▶ What you need to do:
A single number is the expected answer: the count of lines in the records below that contain "with".
── Records
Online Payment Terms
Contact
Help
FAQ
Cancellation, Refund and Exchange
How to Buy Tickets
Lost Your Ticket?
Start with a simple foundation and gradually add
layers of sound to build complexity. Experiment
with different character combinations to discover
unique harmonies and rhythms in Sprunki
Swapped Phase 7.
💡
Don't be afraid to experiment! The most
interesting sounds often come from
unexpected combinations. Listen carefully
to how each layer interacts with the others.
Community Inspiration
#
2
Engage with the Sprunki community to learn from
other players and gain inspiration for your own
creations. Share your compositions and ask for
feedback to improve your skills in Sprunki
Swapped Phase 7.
────
── Records
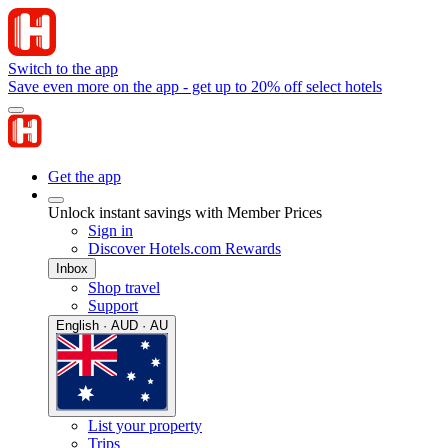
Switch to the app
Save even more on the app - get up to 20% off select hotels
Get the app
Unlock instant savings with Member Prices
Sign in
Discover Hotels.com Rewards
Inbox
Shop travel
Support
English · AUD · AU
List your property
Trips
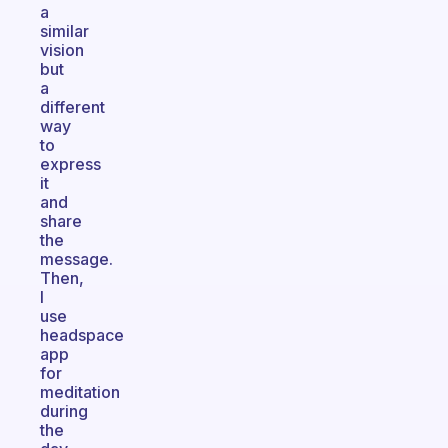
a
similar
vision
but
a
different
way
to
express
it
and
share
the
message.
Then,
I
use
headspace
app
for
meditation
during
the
────
▶ Result:
5